Tip: For a fresher salad, let the salad leaves air dry after washing them. This will prevent your salad from coming out soggy.
Step 2. Combine your olive oil, lemon, salt and pepper in a small bowl.
Step 3. Sprinkle your dressing over your salad and stir using salad tongs. Add your sliced smoked salmon and walnuts and Voila. Bon appetit!
Tip: For better results, combine your salad and dressing in a large bowl to ensure even coverage.
If you wish to switch up the protein in this salad, replace the salmon with cooked lentils, chicken breast or tinned tuna. The results will be just as delicious as the original version!
13. Shakshuka Recipe (2 Servings)

Per Serving
Calories: 491
Net Carbs: 40g
Fat: 26g
Protein: 30g
Ingredients
1 tsp. virgin olive oil
2 medium-sized red onions, finely chopped
1 large garlic clove, finely chopped
5 celery sticks, finely chopped
1 bird’s eye chili, finely chopped
1 tsp. ground cumin
1 tsp. ground turmeric
2 tsp. smoked paprika
1 can chopped tomatoes
1 bunch kale, stems removed and chopped into 1-inch pieces
1 tbsp. fresh chopped parsley
2 large eggs
Preparation
Step 1. In a small, deep, nonstick pan over medium-low heat. Start by adding the extra virgin oil, chopped onion, celery, chopped garlic, chili and all the spices for about 2-3 minutes until the onions become soft and yellow.

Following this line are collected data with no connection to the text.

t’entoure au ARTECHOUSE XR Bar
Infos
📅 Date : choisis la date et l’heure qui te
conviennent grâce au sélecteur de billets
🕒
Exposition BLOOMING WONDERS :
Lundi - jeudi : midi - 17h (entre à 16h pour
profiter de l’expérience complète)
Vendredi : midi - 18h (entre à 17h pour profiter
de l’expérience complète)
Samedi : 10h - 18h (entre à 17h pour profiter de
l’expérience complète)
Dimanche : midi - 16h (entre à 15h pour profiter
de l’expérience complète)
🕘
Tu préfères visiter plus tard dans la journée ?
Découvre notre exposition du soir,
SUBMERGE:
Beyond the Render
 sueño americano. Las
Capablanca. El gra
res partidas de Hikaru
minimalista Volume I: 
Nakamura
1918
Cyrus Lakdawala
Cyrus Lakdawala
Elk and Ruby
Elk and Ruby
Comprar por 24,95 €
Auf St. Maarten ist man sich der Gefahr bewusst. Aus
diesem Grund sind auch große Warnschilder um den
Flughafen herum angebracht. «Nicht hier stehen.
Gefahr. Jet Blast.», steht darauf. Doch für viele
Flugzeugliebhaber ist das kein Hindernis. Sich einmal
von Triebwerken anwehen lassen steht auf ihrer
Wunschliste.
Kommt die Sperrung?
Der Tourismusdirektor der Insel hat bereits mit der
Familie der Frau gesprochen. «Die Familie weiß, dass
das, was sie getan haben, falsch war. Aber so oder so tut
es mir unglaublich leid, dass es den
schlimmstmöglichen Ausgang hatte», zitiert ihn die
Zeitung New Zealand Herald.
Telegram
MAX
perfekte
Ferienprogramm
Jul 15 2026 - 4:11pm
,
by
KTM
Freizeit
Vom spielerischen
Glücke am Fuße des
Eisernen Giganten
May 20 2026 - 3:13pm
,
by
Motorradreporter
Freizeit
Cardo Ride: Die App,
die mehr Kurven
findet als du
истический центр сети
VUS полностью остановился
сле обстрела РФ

Step 2. Continue by adding your canned chopped tomatoes and then leave the tomato mixture to simmer on medium-low heat for about 20 minutes.
Tip: To ensure our tomato mixture does stick, make sure to stir the sauce occasionally.
Step 3. When the sauce has all come together, add your chopped kale and continue to cook for an additional 5 minutes.
Tip: If you see the sauce is getting a little too thick, just add a bit of water and lower the flame.
Step 4. When you have reached the right texture, make two little holes in the sauce and crack an egg into them. Reduce your heat to low and cover your pan with the lid or simply a piece of aluminum foil. Leave your eggs to cook for about 8 – 10 minutes or until you see the white part of the egg firm. Ensure the yellow part is soft and runny, as it will give your shakshuka the right kick!
If you do not like your eggs runny, cook them for another 4 minutes until the yellow part is hard.
Sprinkle your chopped parsley and serve immediately — Better yet, if you serve it straight from the pan. Bon Appetit!